Food - Drink
The Step You Must Take To Properly Dispose Of Spoiled Canned Food
By HALDAN KIRSCH
At-home canning is a fun hobby, but it does come with safety risks such as botulism, a deadly disease linked to bacteria in homemade canned foods. Foodborne illness can be prevented by properly canning low-acid foods, removing excess air from your cans, not using outdated recipes, and knowing what to do if your food is spoiled.
Common signs of spoiled canned food include bulging jar lids, strange odors, or dents and breaks in the vessel. If your spoiled jars leak or break, clean the contaminated area with a bleach solution to prevent bacteria from spreading in your home, and immediately throw away the rags or towels used to clean up the spillage.
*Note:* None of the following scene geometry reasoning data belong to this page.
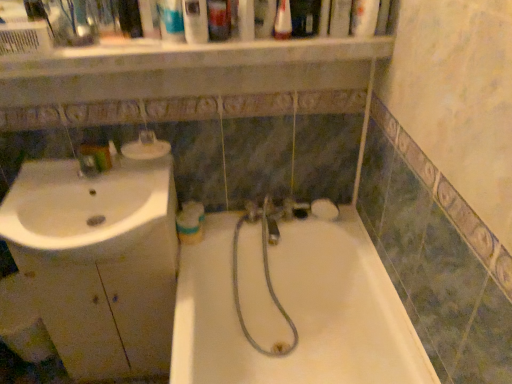 You are a GUI agent. You are given a task and a screenshot of the screen. Output one action in this format:
    pyautogui.click(x=<x>, y=<y>)
    Task: Click on the white glossy sink at left
    The image size is (512, 384).
    Given the screenshot: What is the action you would take?
    pyautogui.click(x=88, y=208)

Image resolution: width=512 pixels, height=384 pixels. Find the location of `translucent plastic soap dispenser at upper center, positioned as the 1th toiletry in top-to-bottom order`. translucent plastic soap dispenser at upper center, positioned as the 1th toiletry in top-to-bottom order is located at coordinates (219, 19).

You are a GUI agent. You are given a task and a screenshot of the screen. Output one action in this format:
    pyautogui.click(x=<x>, y=<y>)
    Task: Click on the clear plastic mouthwash at upper center, placed as the 2th mouthwash when sorted from top to bottom
    This screenshot has width=512, height=384.
    Given the screenshot: What is the action you would take?
    pyautogui.click(x=195, y=21)

From the picture: What is the approximate width of white glossy sink at left?

It is 10.72 inches.

Image resolution: width=512 pixels, height=384 pixels. What do you see at coordinates (99, 261) in the screenshot?
I see `white glossy sink at left` at bounding box center [99, 261].

At what (x,y) coordinates should I click in order to perform the action: click on white glossy bathtub at center. Please return your answer as a coordinate pair (x, y). The height and width of the screenshot is (384, 512). Looking at the image, I should click on (297, 310).

Locate an element on the screen. The image size is (512, 384). white glossy sink at left is located at coordinates (88, 208).

Is clear plastic bottle at upper center, the 4th mouthwash positioned from the left, not close to white glossy sink at left?

No, there isn't a large distance between clear plastic bottle at upper center, the 4th mouthwash positioned from the left, and white glossy sink at left.

Between clear plastic bottle at upper center, which is counted as the 1th mouthwash, starting from the right, and white glossy sink at left, which one has larger size?

white glossy sink at left.

Measure the distance between clear plastic bottle at upper center, the fourth mouthwash positioned from the bottom, and white glossy sink at left.

They are 37.09 inches apart.

Identify the location of porcelain behind the clear plastic bottle at upper center, which appears as the 1th mouthwash when viewed from the top. Image resolution: width=512 pixels, height=384 pixels. (99, 261).

Can you confirm if matte plastic container at upper left, which is the first toiletry from bottom to top, is positioned to the right of white glossy sink at left?

Indeed, matte plastic container at upper left, which is the first toiletry from bottom to top, is positioned on the right side of white glossy sink at left.

Is point (120, 158) closer or farther from the camera than point (160, 313)?

Point (120, 158) is closer to the camera than point (160, 313).

From the image's perspective, which one is positioned higher, matte plastic container at upper left, arranged as the 2th toiletry when viewed from the top, or white glossy sink at left?

From the image's view, matte plastic container at upper left, arranged as the 2th toiletry when viewed from the top, is above.

From the image's perspective, is clear plastic bottle at upper center, the 4th mouthwash positioned from the left, positioned above or below translucent plastic soap dispenser at upper center, positioned as the 1th toiletry in top-to-bottom order?

Based on their image positions, clear plastic bottle at upper center, the 4th mouthwash positioned from the left, is located above translucent plastic soap dispenser at upper center, positioned as the 1th toiletry in top-to-bottom order.

Between clear plastic bottle at upper center, the 4th mouthwash positioned from the left, and translucent plastic soap dispenser at upper center, the 2th toiletry from the left, which one appears on the right side from the viewer's perspective?

clear plastic bottle at upper center, the 4th mouthwash positioned from the left, is more to the right.

From the image's perspective, which toiletry is the 1st one below the clear plastic bottle at upper center, which appears as the 1th mouthwash when viewed from the top? Please provide its 2D coordinates.

[(219, 19)]

Does point (164, 23) come farther from viewer compared to point (190, 312)?

No, (164, 23) is in front of (190, 312).

Does blue plastic mouthwash at upper center, which appears as the second mouthwash when viewed from the back, have a lesser height compared to white glossy bathtub at center?

Indeed, blue plastic mouthwash at upper center, which appears as the second mouthwash when viewed from the back, has a lesser height compared to white glossy bathtub at center.

Is blue plastic mouthwash at upper center, the 2th mouthwash positioned from the left, positioned behind white glossy bathtub at center?

Yes, the depth of blue plastic mouthwash at upper center, the 2th mouthwash positioned from the left, is greater than that of white glossy bathtub at center.

Which is more to the right, blue plastic mouthwash at upper center, which is counted as the 3th mouthwash, starting from the front, or white glossy bathtub at center?

white glossy bathtub at center is more to the right.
Once you've cleaned up any spills and it's time to dispose of the jars, one of the most vital steps before getting rid of them is to decontaminate them completely. Most of the bacteria should be killed before disposal to avoid contaminating the place where you dump the jars and making the area dangerous upon contact.
Suspicious jars of food (contents and all) should be placed into a pot and covered entirely with water, boiled for 30 minutes, then left to cool. Dispose of the jars in a safe place where they won't come into contact with children or pets, and lastly, make sure to wash your hands thoroughly after touching the jars.